In fact the Collins report and the changes, which have been agreed, to the relationship between the Party and the unions have gone further than the Blairites dared. In the meantime Labour councils up and down the country have implemented the Tory cuts with barely a whimper of resistance from within the Party. In these conditions even the ultra-Labour loyal Campaign for Labour Party Democracy, have started to consider how to work around rather than through the existing Labour Party structures.

Rhodri is right however in his analysis of the left electoral alternatives. However the situation requires that where there are TUSC who are “good activists” and standing on a reasonable programme then we should support them.

In the election for Mayor of Lewisham we are presented with the choice of the Labour Party incumbent Sir Steve Bullock who on a salary of £77,000 has presided over nearly £100 million worth cuts and plans a great deal more and the Trade Unionist and Socialist Coalition (TUSC) candidate, Socialist Party member Chris Flood.

Chris is standing under the banner of “A workers’ mayor on a worker’s wage.” His programme includes: no to all cuts, creating jobs for anyone under 25 who is unemployed, £10 per hour minimum wage, rent controls and a register of private landlords, building council houses and no selling off of existing stock, end PFI in the NHS, scrapping the bedroom tax and restoring full council tax benefit. All of which amounts to a little more than being “pretty much limited to opposing the cuts”. Chris himself is an ex-nurse who previously served as a Socialist Party councillor in Lewisham.

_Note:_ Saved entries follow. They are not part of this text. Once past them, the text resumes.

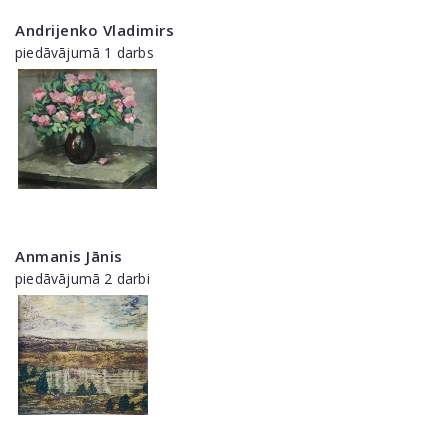
Andrijenko Vladimirs
piedāvājumā 1 darbs
Anmanis Jānis
piedāvājumā 2 darbi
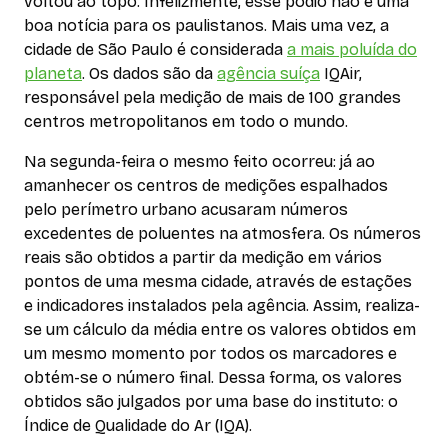
voltou ao topo. Infelizmente, esse pódio não é uma
boa notícia para os paulistanos. Mais uma vez, a
cidade de São Paulo é considerada
a mais poluída do
planeta
. Os dados são da
agência suíça
IQAir,
responsável pela medição de mais de 100 grandes
centros metropolitanos em todo o mundo.
Na segunda-feira o mesmo feito ocorreu: já ao
amanhecer os centros de medições espalhados
pelo perímetro urbano acusaram números
excedentes de poluentes na atmosfera. Os números
reais são obtidos a partir da medição em vários
pontos de uma mesma cidade, através de estações
e indicadores instalados pela agência. Assim, realiza-
se um cálculo da média entre os valores obtidos em
um mesmo momento por todos os marcadores e
obtém-se o número final. Dessa forma, os valores
obtidos são julgados por uma base do instituto: o
Índice de Qualidade do Ar (IQA).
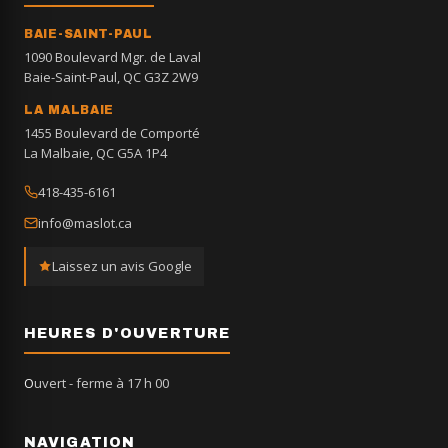
BAIE-SAINT-PAUL
1090 Boulevard Mgr. de Laval
Baie-Saint-Paul, QC G3Z 2W9
LA MALBAIE
1455 Boulevard de Comporté
La Malbaie, QC G5A 1P4
418-435-6161
info@maslot.ca
Laissez un avis Google
HEURES D'OUVERTURE
Ouvert
- ferme à 17 h 00
NAVIGATION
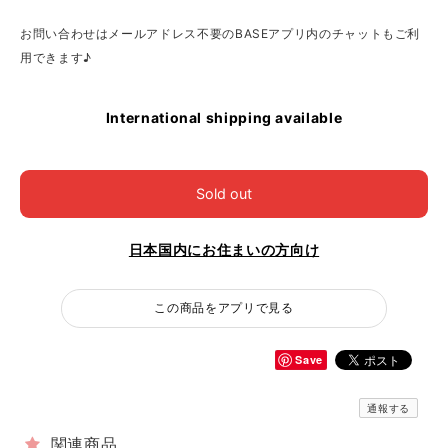
お問い合わせはメールアドレス不要のBASEアプリ内のチャットもご利
用できます♪
International shipping available
Sold out
日本国内にお住まいの方向け
この商品をアプリで見る
Save
通報する
関連商品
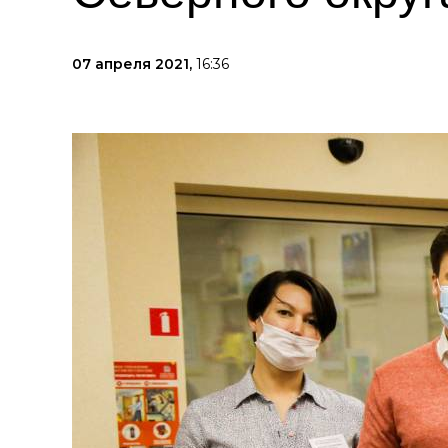
07 апреля 2021,
16:36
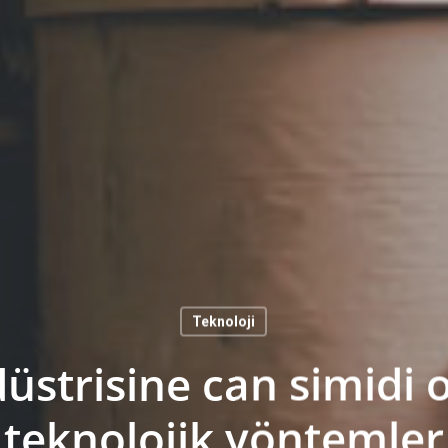
Teknoloji
üstrisine can simidi 
teknolojik yöntemler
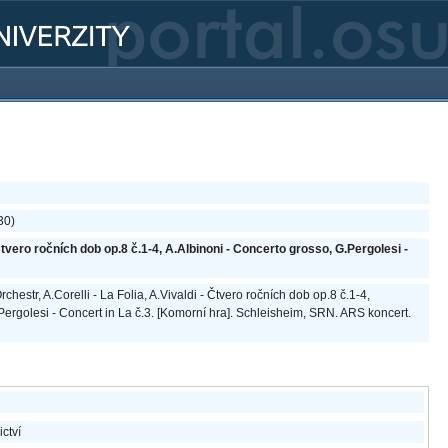
30)
- Čtvero ročních dob op.8 č.1-4, A.Albinoni - Concerto grosso, G.Pergolesi -
hestr, A.Corelli - La Folia, A.Vivaldi - Čtvero ročních dob op.8 č.1-4,
Pergolesi - Concert in La č.3. [Komorní hra]. Schleisheim, SRN. ARS koncert.
ictví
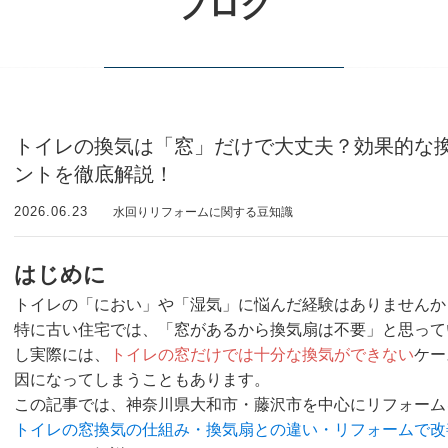
ブログ
トイレの換気は「窓」だけで大丈夫？効果的な
ントを徹底解説！
2026.06.23
水回りリフォームに関する豆知識
はじめに
トイレの「におい」や「湿気」に悩んだ経験はありませんか
特に古い住宅では、「窓があるから換気扇は不要」と思って
し実際には、
トイレの窓だけでは十分な換気ができない
ケー
因になってしまうこともあります。
この記事では、神奈川県大和市・藤沢市を中心にリフォーム
トイレの窓換気の仕組み・換気扇との違い・リフォームで改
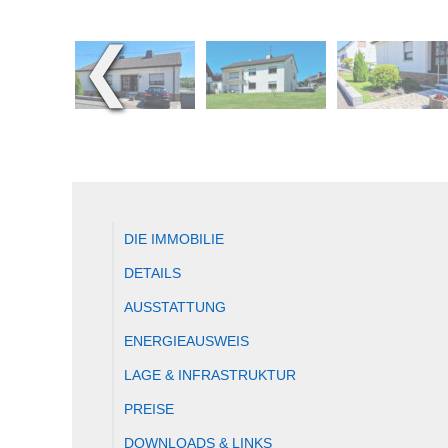
❮
DIE IMMOBILIE
DETAILS
AUSSTATTUNG
ENERGIEAUSWEIS
LAGE & INFRASTRUKTUR
PREISE
DOWNLOADS & LINKS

We have many disagreements with the Socialist Party and Chris but we cannot doubt that he is an honest individual who is on our side of the class struggle. Whilst TUSC itself is unlikely to be central to a re-founding of working-class political representation, we should surely support candidates such as Chris to send an immediate message about how Labour should be opposing the Coalition — rather than voting Labour and hoping that a fight will emerge within the unions that will eventually find its way through the tortuous structures, against the will of the current leaderships, and force the Labour Party into an adequate response to the cuts, rather than implementing them.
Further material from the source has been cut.